• GOAL OF THE EXERCISE
Counting from the line that holds "11 (Big Sur) и новее.", return each line exactly, through and including the last line of the entries.

• Collected data
========================
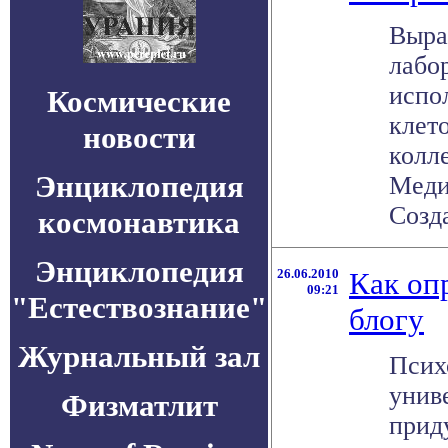
Выра
лабо
испо
Космические
клет
новости
колл
Энциклопедия
Меди
Созда
космонавтика
Энциклопедия
26.06.2010
Как оп
09:21
"Естествознание"
блогу
Журнальный зал
Псих
унив
Физматлит
прид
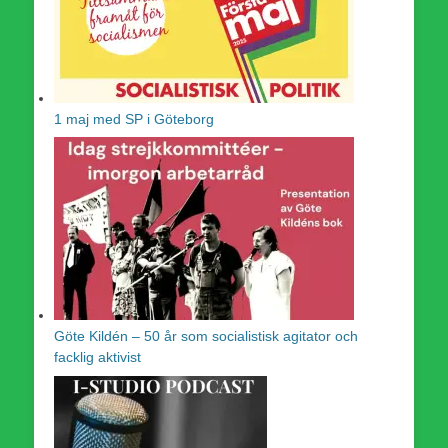
1 maj med SP i Göteborg
Göte Kildén – 50 år som socialistisk agitator och
facklig aktivist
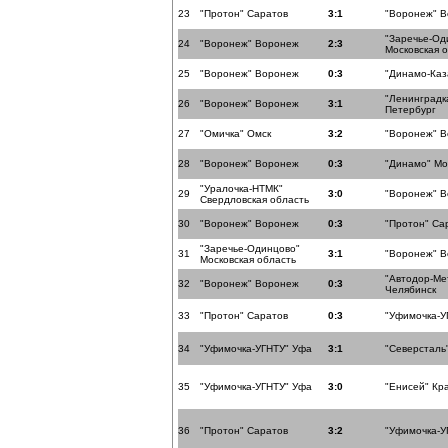
23
"Протон" Саратов
3:1
"Воронеж" 
"Заречье-Од
24
"Воронеж" Воронеж
2:3
Московская 
25
"Воронеж" Воронеж
0:3
"Динамо-Каз
"Ленинградка
26
"Воронеж" Воронеж
3:1
Петербург
27
"Омичка" Омск
3:2
"Воронеж" 
28
"Воронеж" Воронеж
0:3
"Динамо" Мо
"Уралочка-НТМК"
29
3:0
"Воронеж" 
Свердловская область
30
"Воронеж" Воронеж
0:3
"Протон" Са
"Заречье-Одинцово"
31
3:1
"Воронеж" 
Московская область
"Автодор-Ме
32
"Воронеж" Воронеж
0:3
Челябинск
33
"Протон" Саратов
0:3
"Уфимочка-У
34
"Уфимочка-УГНТУ" Уфа
3:1
"Северсталь
35
"Уфимочка-УГНТУ" Уфа
3:0
"Енисей" Кр
36
"Протон" Саратов
3:2
"Уфимочка-У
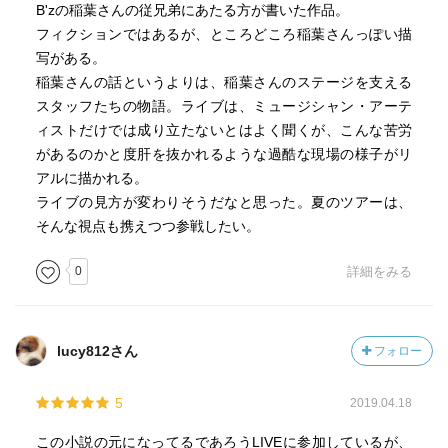
B'zの稲葉さんの従兄弟にあたる方が書いた作品。
フィクションではあるが、ところどころ稲葉さんっぽい描
写がある。
稲葉さんの話というよりは、稲葉さんのステージを支える
スタッフたちの物語。ライブは、ミュージシャン・アーテ
ィストだけでは成り立たないとはよく聞くが、こんな苦労
があるのかと度肝を抜かれるような過酷な現場の様子がリ
アルに描かれる。
ライブの見方が変わりそうだなと思った。夏のツアーは、
そんな視点も携えつつ参戦したい。
0
詳細をみる
lucy812さん
フォロー
5
2019.04.18
この小説の元になってるであろうLIVEに参加しているが、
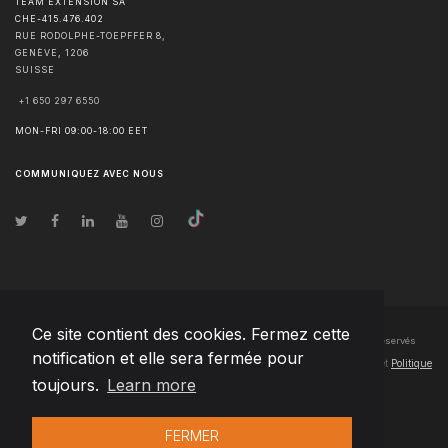
TEAM EXTENSION SA
CHE-415.476.402
RUE RODOLPHE-TOEPFFER 8,
GENÈVE
,
1206
SUISSE
+1 650 297 6550
MON-FRI 09:00-18:00 EET
COMMUNIQUEZ AVEC NOUS
Ce site contient des cookies. Fermez cette
© Droits d'auteur
2026
Team Extension SA France
- Tous les droits sont réservés
notification et elle sera fermée pour
Changelog
● En utilisant ce site, vous acceptez nos
Conditions d'utilisation
et
Politique
toujours.
Learn more
de confidentialité
FERMER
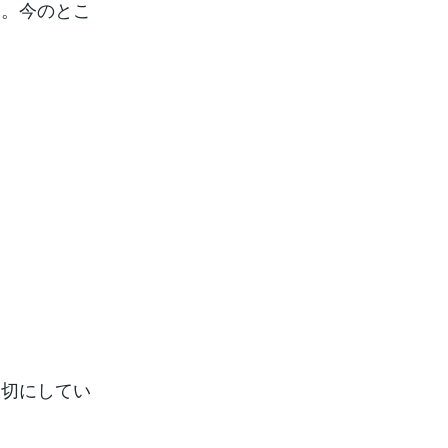
す。今のとこ
大切にしてい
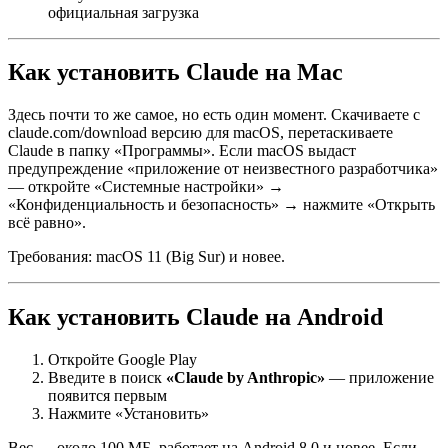
официальная загрузка
Как установить
Claude
на Mac
Здесь почти то же самое, но есть один момент. Скачиваете с
claude
.com/download версию для
macOS
, перетаскиваете
Claude в папку «Программы». Если macOS выдаст
предупреждение «приложение от неизвестного разработчика»
— откройте «Системные настройки» →
«Конфиденциальность и безопасность» → нажмите «Открыть
всё равно».
Требования:
macOS
11 (Big Sur) и новее.
Как установить
Claude
на Android
Откройте Google Play
Введите в поиск
«
Claude
by
Anthropic
»
— приложение
появится первым
Нажмите «Установить»
Вес — около 100 МБ, работает на Android 8.0 и новее. Если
========================
• COMPLETED EXERCISE
11 (Big Sur) и новее.
Как установить
Claude
на Android
Откройте Google Play
Введите в поиск
«
Claude
by
Anthropic
»
— приложение
появится первым
Нажмите «Установить»
Вес — около 100 МБ, работает на Android 8.0 и новее. Если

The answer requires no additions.